» **The problem**: Print the entries in full, word for word, but not the pictures.

Saved data entries
+ + + + + + +

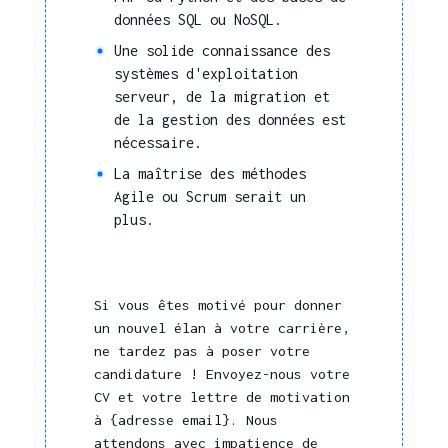
données SQL ou NoSQL.
Une solide connaissance des
systèmes d'exploitation
serveur, de la migration et
de la gestion des données est
nécessaire.
La maîtrise des méthodes
Agile ou Scrum serait un
plus.
Si vous êtes motivé pour donner
un nouvel élan à votre carrière,
ne tardez pas à poser votre
candidature ! Envoyez-nous votre
CV et votre lettre de motivation
à {adresse email}. Nous
attendons avec impatience de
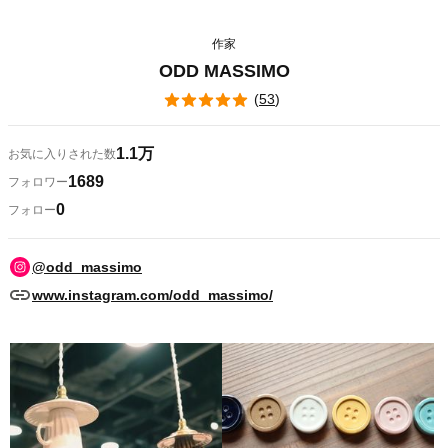
作家
ODD MASSIMO
(
53
)
1.1万
お気に入りされた数
1689
フォロワー
0
フォロー
@odd_massimo
www.instagram.com/odd_massimo/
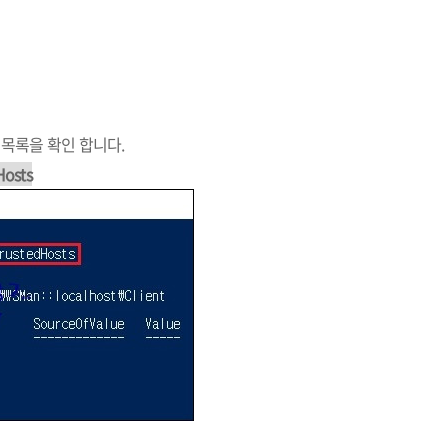
s 목록을 확인 합니다.
Hosts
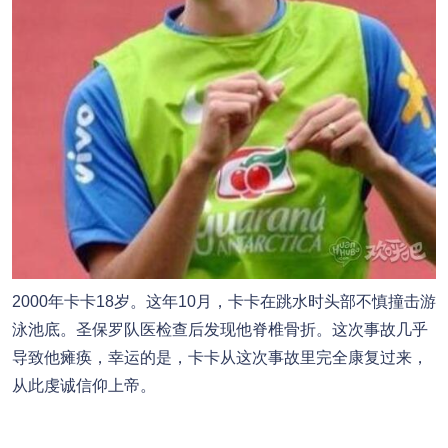
2000年卡卡18岁。这年10月，卡卡在跳水时头部不慎撞击游
泳池底。圣保罗队医检查后发现他脊椎骨折。这次事故几乎
导致他瘫痪，幸运的是，卡卡从这次事故里完全康复过来，
从此虔诚信仰上帝。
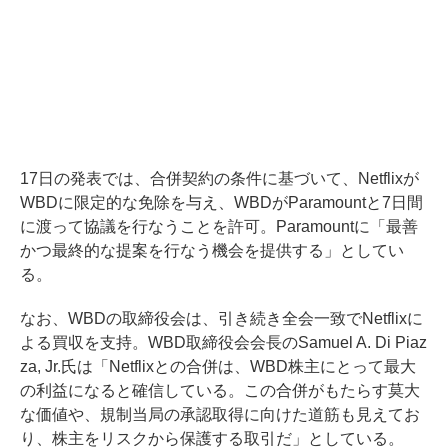
17日の発表では、合併契約の条件に基づいて、Netflixが
WBDに限定的な免除を与え、WBDがParamountと7日間
に渡って協議を行なうことを許可。Paramountに「最善
かつ最終的な提案を行なう機会を提供する」としてい
る。
なお、WBDの取締役会は、引き続き全会一致でNetflixに
よる買収を支持。WBD取締役会会長のSamuel A. Di Piaz
za, Jr.氏は「Netflixとの合併は、WBD株主にとって最大
の利益になると確信している。この合併がもたらす莫大
な価値や、規制当局の承認取得に向けた道筋も見えてお
り、株主をリスクから保護する取引だ」としている。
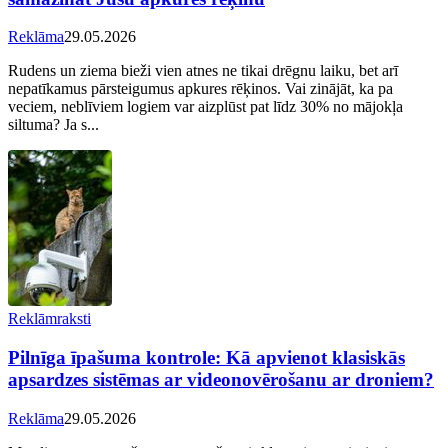
Reklāma
29.05.2026
Rudens un ziema bieži vien atnes ne tikai drēgnu laiku, bet arī
nepatīkamus pārsteigumus apkures rēķinos. Vai zinājāt, ka pa
veciem, neblīviem logiem var aizplūst pat līdz 30% no mājokļa
siltuma? Ja s...
Reklāmraksti
Pilnīga īpašuma kontrole: Kā apvienot klasiskās
apsardzes sistēmas ar videonovērošanu ar droniem?
Reklāma
29.05.2026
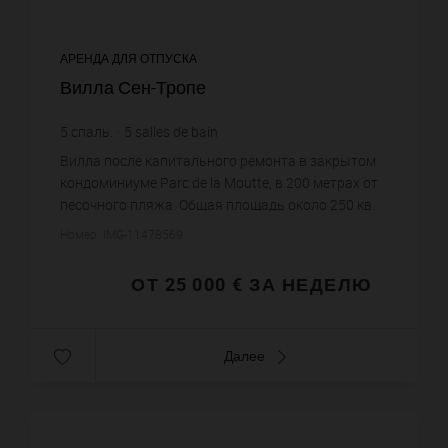
АРЕНДА ДЛЯ ОТПУСКА
Вилла Сен-Тропе
5
спаль.
5
salles de bain
Вилла после капитального ремонта в закрытом
кондоминиуме Parc de la Moutte, в 200 метрах от
песочного пляжа. Общая площадь около 250 кв.
метров, сад 30 соток. Салон, столовая с камином,
Номер: IMG-11478569
оборудованна...
ОТ 25 000 € ЗА НЕДЕЛЮ
Далее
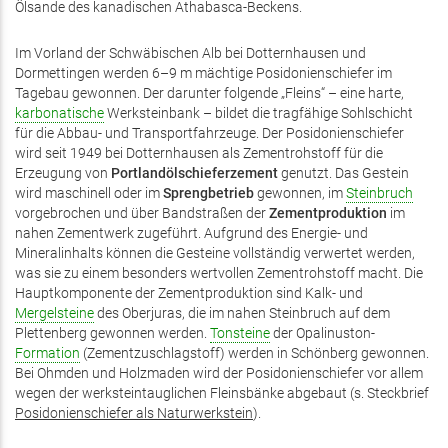
Ölsande des kanadischen Athabasca-Beckens.
Im Vorland der Schwäbischen Alb bei Dotternhausen und
Dormettingen werden 6–9 m mächtige Posidonienschiefer im
Tagebau gewonnen. Der darunter folgende „Fleins“ – eine harte,
karbonatische
Werksteinbank – bildet die tragfähige Sohlschicht
für die Abbau- und Transportfahrzeuge. Der Posidonienschiefer
wird seit 1949 bei Dotternhausen als Zementrohstoff für die
Erzeugung von
Portlandölschieferzement
genutzt. Das Gestein
wird maschinell oder im
Sprengbetrieb
gewonnen, im
Steinbruch
vorgebrochen und über Bandstraßen der
Zementproduktion
im
nahen Zementwerk zugeführt. Aufgrund des Energie- und
Mineralinhalts können die Gesteine vollständig verwertet werden,
was sie zu einem besonders wertvollen Zementrohstoff macht. Die
Hauptkomponente der Zementproduktion sind Kalk- und
Mergelsteine
des Oberjuras, die im nahen Steinbruch auf dem
Plettenberg gewonnen werden.
Tonsteine
der Opalinuston-
Formation
(Zementzuschlagstoff) werden in Schönberg gewonnen.
Bei Ohmden und Holzmaden wird der Posidonienschiefer vor allem
wegen der werksteintauglichen Fleinsbänke abgebaut (s. Steckbrief
Posidonienschiefer als Naturwerkstein
).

+ + + + + + +

» **Result of this task**:
données SQL ou NoSQL.
Une solide connaissance des
systèmes d'exploitation
serveur, de la migration et
de la gestion des données est
nécessaire.
La maîtrise des méthodes
Agile ou Scrum serait un
plus.
Si vous êtes motivé pour donner
un nouvel élan à votre carrière,
ne tardez pas à poser votre
candidature ! Envoyez-nous votre
CV et votre lettre de motivation
à {adresse email}. Nous
attendons avec impatience de
作家
ODD MASSIMO
(
53
)
1.1万
お気に入りされた数
1689
フォロワー
0
フォロー
@odd_massimo
www.instagram.com/odd_massimo/
s 목록을 확인 합니다.
Hosts
2000年卡卡18岁。这年10月，卡卡在跳水时头部不慎撞击游
泳池底。圣保罗队医检查后发现他脊椎骨折。这次事故几乎
导致他瘫痪，幸运的是，卡卡从这次事故里完全康复过来，
从此虔诚信仰上帝。
17日の発表では、合併契約の条件に基づいて、Netflixが
WBDに限定的な免除を与え、WBDがParamountと7日間
に渡って協議を行なうことを許可。Paramountに「最善
かつ最終的な提案を行なう機会を提供する」としてい
る。
なお、WBDの取締役会は、引き続き全会一致でNetflixに
よる買収を支持。WBD取締役会会長のSamuel A. Di Piaz
za, Jr.氏は「Netflixとの合併は、WBD株主にとって最大
の利益になると確信している。この合併がもたらす莫大
な価値や、規制当局の承認取得に向けた道筋も見えてお
り、株主をリスクから保護する取引だ」としている。
Reklāma
29.05.2026
Rudens un ziema bieži vien atnes ne tikai drēgnu laiku, bet arī
nepatīkamus pārsteigumus apkures rēķinos. Vai zinājāt, ka pa
veciem, neblīviem logiem var aizplūst pat līdz 30% no mājokļa
siltuma? Ja s...
Reklāmraksti
Pilnīga īpašuma kontrole: Kā apvienot klasiskās
apsardzes sistēmas ar videonovērošanu ar droniem?
Reklāma
29.05.2026
АРЕНДА ДЛЯ ОТПУСКА
Вилла Сен-Тропе
5
спаль.
5
salles de bain
Вилла после капитального ремонта в закрытом
кондоминиуме Parc de la Moutte, в 200 метрах от
песочного пляжа. Общая площадь около 250 кв.
метров, сад 30 соток. Салон, столовая с камином,
Номер: IMG-11478569
оборудованна...
ОТ 25 000 € ЗА НЕДЕЛЮ
Далее
Ölsande des kanadischen Athabasca-Beckens.
Im Vorland der Schwäbischen Alb bei Dotternhausen und
Dormettingen werden 6–9 m mächtige Posidonienschiefer im
Tagebau gewonnen. Der darunter folgende „Fleins“ – eine harte,
karbonatische
Werksteinbank – bildet die tragfähige Sohlschicht
für die Abbau- und Transportfahrzeuge. Der Posidonienschiefer
wird seit 1949 bei Dotternhausen als Zementrohstoff für die
Erzeugung von
Portlandölschieferzement
genutzt. Das Gestein
wird maschinell oder im
Sprengbetrieb
gewonnen, im
Steinbruch
vorgebrochen und über Bandstraßen der
Zementproduktion
im
nahen Zementwerk zugeführt. Aufgrund des Energie- und
Mineralinhalts können die Gesteine vollständig verwertet werden,
was sie zu einem besonders wertvollen Zementrohstoff macht. Die
Hauptkomponente der Zementproduktion sind Kalk- und
Mergelsteine
des Oberjuras, die im nahen Steinbruch auf dem
Plettenberg gewonnen werden.
Tonsteine
der Opalinuston-
Formation
(Zementzuschlagstoff) werden in Schönberg gewonnen.
Bei Ohmden und Holzmaden wird der Posidonienschiefer vor allem
wegen der werksteintauglichen Fleinsbänke abgebaut (s. Steckbrief
Posidonienschiefer als Naturwerkstein
).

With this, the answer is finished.